Work instruction
Each line that has the string "evenodd" must be copied from the records below.

Collected data
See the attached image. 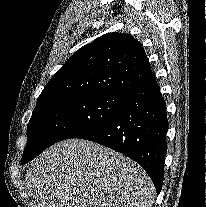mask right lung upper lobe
<instances>
[{"label":"right lung upper lobe","mask_w":206,"mask_h":207,"mask_svg":"<svg viewBox=\"0 0 206 207\" xmlns=\"http://www.w3.org/2000/svg\"><path fill=\"white\" fill-rule=\"evenodd\" d=\"M151 74L145 51L136 39L108 33L72 55L44 87L37 104L67 96L125 94Z\"/></svg>","instance_id":"obj_1"}]
</instances>
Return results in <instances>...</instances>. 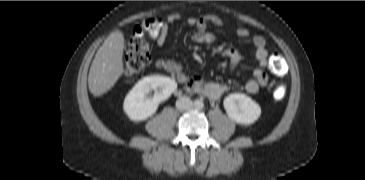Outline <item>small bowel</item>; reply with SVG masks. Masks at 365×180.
Here are the masks:
<instances>
[{
    "instance_id": "1",
    "label": "small bowel",
    "mask_w": 365,
    "mask_h": 180,
    "mask_svg": "<svg viewBox=\"0 0 365 180\" xmlns=\"http://www.w3.org/2000/svg\"><path fill=\"white\" fill-rule=\"evenodd\" d=\"M177 21H185L187 24L196 27L193 39L200 43H210L216 38V35L208 28L209 24H213L217 27H222L224 25L223 20L216 15H208L205 17L196 18L191 16L185 17L179 13H174L167 17L166 23L164 24L161 32L155 37L158 46H163L166 42L168 24ZM235 35L238 38L245 39L249 37L250 32L246 28H238L235 30ZM252 43L255 49L254 56L257 66L253 70V78L244 83L243 89L249 94H256L261 89V87L267 83L268 80L265 71L267 66L268 51L266 48V41L262 36H254ZM225 55L229 59L232 69H236L243 60L241 54L234 48H227L225 50ZM156 66L160 69L174 73L176 75L177 81L184 84L187 92L202 94L210 100L220 99L229 90V86L224 83L206 82L200 78L190 80L184 73L181 64L173 60L158 59L156 61Z\"/></svg>"
}]
</instances>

Problem solution
[{"label":"right lung upper lobe","mask_w":206,"mask_h":207,"mask_svg":"<svg viewBox=\"0 0 206 207\" xmlns=\"http://www.w3.org/2000/svg\"><path fill=\"white\" fill-rule=\"evenodd\" d=\"M151 74L145 51L136 39L108 33L72 55L44 87L37 104L67 96L125 94Z\"/></svg>","instance_id":"obj_1"}]
    "mask_svg": "<svg viewBox=\"0 0 365 180\" xmlns=\"http://www.w3.org/2000/svg\"><path fill=\"white\" fill-rule=\"evenodd\" d=\"M177 21H185L187 24L196 27L193 39L200 43H210L216 38V35L208 28L209 24H213L217 27H222L224 25L223 20L216 15H208L205 17L196 18L191 16L185 17L179 13H174L167 17L166 23L164 24L161 32L155 37L158 46H163L166 42L168 24ZM235 35L238 38L245 39L249 37L250 32L246 28H238L235 30ZM252 43L255 49L254 56L257 66L253 70V78L244 83L243 89L249 94H256L261 89V87L267 83L268 80L265 71L267 66L268 51L266 48V41L262 36H254ZM225 55L229 59L232 69H236L243 60L241 54L234 48H227L225 50ZM156 66L160 69L174 73L176 75L177 81L184 84L187 92L202 94L210 100L220 99L229 90V86L224 83L206 82L200 78L190 80L184 73L181 64L173 60L158 59L156 61Z\"/></svg>"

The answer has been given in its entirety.